Listed entries:
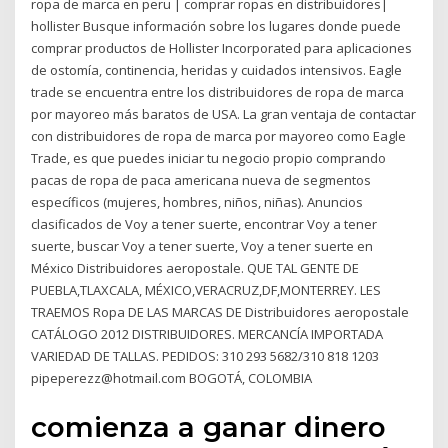
ropa de marca en peru | comprar ropas en distribuidores|
hollister Busque información sobre los lugares donde puede
comprar productos de Hollister Incorporated para aplicaciones
de ostomía, continencia, heridas y cuidados intensivos. Eagle
trade se encuentra entre los distribuidores de ropa de marca
por mayoreo más baratos de USA. La gran ventaja de contactar
con distribuidores de ropa de marca por mayoreo como Eagle
Trade, es que puedes iniciar tu negocio propio comprando
pacas de ropa de paca americana nueva de segmentos
específicos (mujeres, hombres, niños, niñas). Anuncios
clasificados de Voy a tener suerte, encontrar Voy a tener
suerte, buscar Voy a tener suerte, Voy a tener suerte en
México Distribuidores aeropostale. QUE TAL GENTE DE
PUEBLA,TLAXCALA, MÉXICO,VERACRUZ,DF,MONTERREY. LES
TRAEMOS Ropa DE LAS MARCAS DE Distribuidores aeropostale
CATÁLOGO 2012 DISTRIBUIDORES. MERCANCÍA IMPORTADA
VARIEDAD DE TALLAS. PEDIDOS: 310 293 5682/310 818 1203
pipeperezz@hotmail.com BOGOTÁ, COLOMBIA
comienza a ganar dinero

Instructions for the task: Images are not wanted in the copy. Please print the material above exactly.

Solved problem:
ropa de marca en peru | comprar ropas en distribuidores|
hollister Busque información sobre los lugares donde puede
comprar productos de Hollister Incorporated para aplicaciones
de ostomía, continencia, heridas y cuidados intensivos. Eagle
trade se encuentra entre los distribuidores de ropa de marca
por mayoreo más baratos de USA. La gran ventaja de contactar
con distribuidores de ropa de marca por mayoreo como Eagle
Trade, es que puedes iniciar tu negocio propio comprando
pacas de ropa de paca americana nueva de segmentos
específicos (mujeres, hombres, niños, niñas). Anuncios
clasificados de Voy a tener suerte, encontrar Voy a tener
suerte, buscar Voy a tener suerte, Voy a tener suerte en
México Distribuidores aeropostale. QUE TAL GENTE DE
PUEBLA,TLAXCALA, MÉXICO,VERACRUZ,DF,MONTERREY. LES
TRAEMOS Ropa DE LAS MARCAS DE Distribuidores aeropostale
CATÁLOGO 2012 DISTRIBUIDORES. MERCANCÍA IMPORTADA
VARIEDAD DE TALLAS. PEDIDOS: 310 293 5682/310 818 1203
pipeperezz@hotmail.com BOGOTÁ, COLOMBIA
comienza a ganar dinero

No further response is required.